The operated fleet, which includes 154 chartered-in bulkers, earned an average profit margin of $550 per day over 14,210 operating days in the first half, compared with $1,550 per day in profit a year earlier.

Its handysize bulkers earned an average time charter equivalent rate of $11,810 per day, down 9% year on year.

Its supramaxes earned an average TCE of $13,690 per day in the first half, in line with last year.

Pacific Basin’s operated fleet numbered 286 vessels in the second quarter, down from 302 in the first quarter.

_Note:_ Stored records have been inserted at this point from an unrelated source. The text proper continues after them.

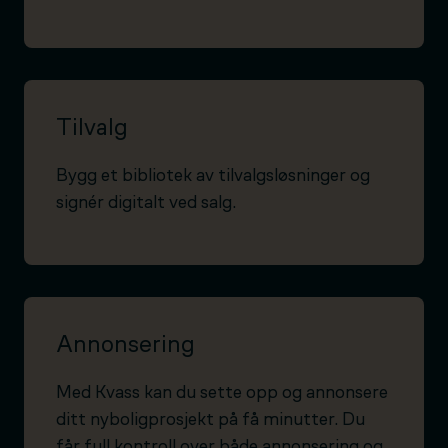
Tilvalg
Bygg et bibliotek av tilvalgsløsninger og
signér digitalt ved salg.
Annonsering
Med Kvass kan du sette opp og annonsere
ditt nyboligprosjekt på få minutter. Du
får full kontroll over både annonsering og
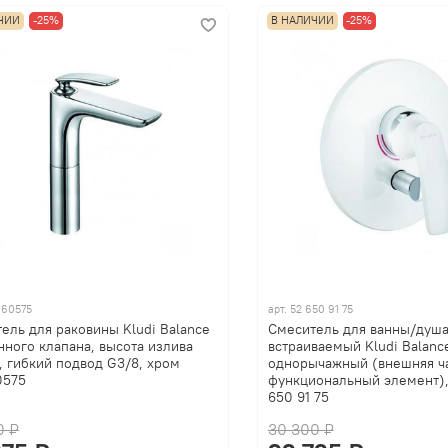
ЧИИ
-25%
В НАЛИЧИИ
-25%
960575
арт.
52 650 91 75
ель для раковины Kludi Balance
Смеситель для ванны/душ
нного клапана, высота излива
встраиваемый Kludi Balanc
, гибкий подвод G3/8, хром
однорычажный (внешняя ча
0575
функциональный элемент),
650 91 75
0 ₽
30 300 ₽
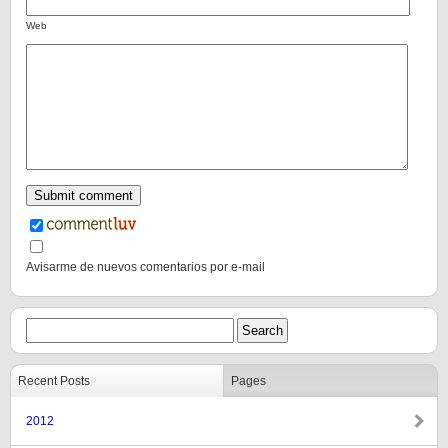
Web
Avisarme de nuevos comentarios por e-mail
Recent Posts
Pages
2012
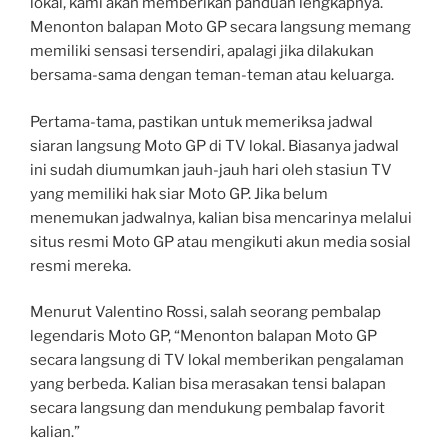
lokal, kami akan memberikan panduan lengkapnya.
Menonton balapan Moto GP secara langsung memang
memiliki sensasi tersendiri, apalagi jika dilakukan
bersama-sama dengan teman-teman atau keluarga.
Pertama-tama, pastikan untuk memeriksa jadwal
siaran langsung Moto GP di TV lokal. Biasanya jadwal
ini sudah diumumkan jauh-jauh hari oleh stasiun TV
yang memiliki hak siar Moto GP. Jika belum
menemukan jadwalnya, kalian bisa mencarinya melalui
situs resmi Moto GP atau mengikuti akun media sosial
resmi mereka.
Menurut Valentino Rossi, salah seorang pembalap
legendaris Moto GP, “Menonton balapan Moto GP
secara langsung di TV lokal memberikan pengalaman
yang berbeda. Kalian bisa merasakan tensi balapan
secara langsung dan mendukung pembalap favorit
kalian.”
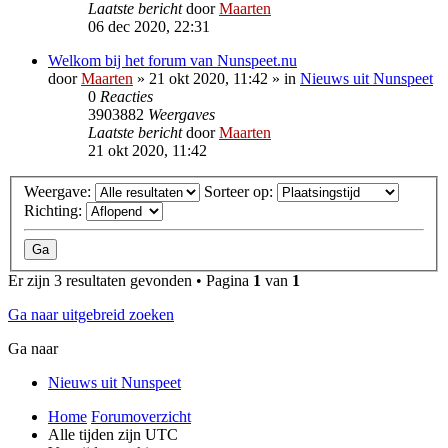
Laatste bericht
door
Maarten
06 dec 2020, 22:31
Welkom bij het forum van Nunspeet.nu
door
Maarten
»
21 okt 2020, 11:42
» in
Nieuws uit Nunspeet
0
Reacties
3903882
Weergaves
Laatste bericht
door
Maarten
21 okt 2020, 11:42
Weergave:
Sorteer op:
Richting:
Er zijn 3 resultaten gevonden • Pagina
1
van
1
Ga naar uitgebreid zoeken
Ga naar
Nieuws uit Nunspeet
Home
Forumoverzicht
Alle tijden zijn
UTC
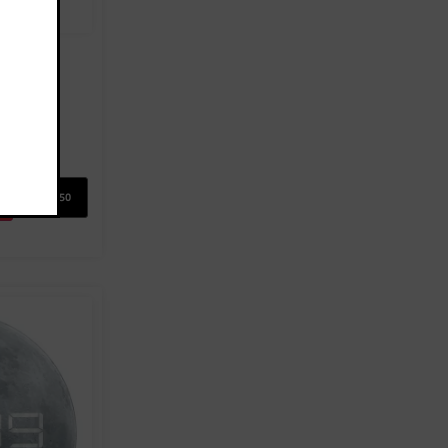
רמקול נ
.00
מ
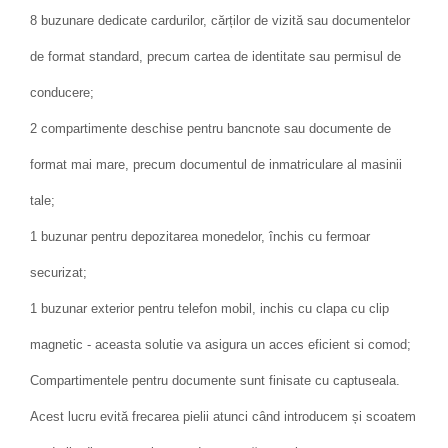
8 buzunare dedicate cardurilor, cărților de vizită sau documentelor
de format standard, precum cartea de identitate sau permisul de
conducere;
2 compartimente deschise pentru bancnote sau documente de
format mai mare, precum documentul de inmatriculare al masinii
tale;
1 buzunar pentru depozitarea monedelor, închis cu fermoar
securizat;
1 buzunar exterior pentru telefon mobil, inchis cu clapa cu clip
magnetic - aceasta solutie va asigura un acces eficient si comod;
Compartimentele pentru documente sunt finisate cu captuseala.
Acest lucru evită frecarea pielii atunci când introducem și scoatem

Of these, it owns 131 handysize and supramax bulkers.

Fruergaard said bulker markets continue to be disrupted, which is helping absorb tonnage supply.

“Year to date, we have seen a notable reduction in seasonality as a result of tonnage imbalances between the Atlantic and Pacific regions due to fleet inefficiencies caused by disruptions in the Suez and Panama canals,” he said.

“Despite concerns about global economic growth, elevated interest rates, ongoing conflicts in Ukraine and Palestine, and the negative impact of reduced housing construction in China, total dry bulk demand still rose over the period, which is positive for the long-term outlook.”

Pacific Basin has booked 7% of its handysizes at $9,670 per day during the first half of 2025 and 19% of its supramax days at $13,370 per day.

The board has declared a dividend of HKD 4.1 ($0.53) per share for the first half.

Pacific Basin has a $40m share buyback programme that expires at the end of this year.